"""

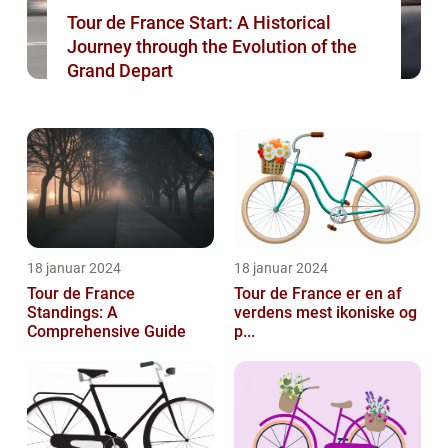
Tour de France Start: A Historical
Journey through the Evolution of the
Grand Depart
18 januar 2024
18 januar 2024
Tour de France
Tour de France er en af
Standings: A
verdens mest ikoniske og
Comprehensive Guide
p...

"""

- Exercise objective:
Above are the records; reproduce them exactly and leave out the pictures.

- Task solution:
Tour de France Start: A Historical
Journey through the Evolution of the
Grand Depart
18 januar 2024
18 januar 2024
Tour de France
Tour de France er en af
Standings: A
verdens mest ikoniske og
Comprehensive Guide
p...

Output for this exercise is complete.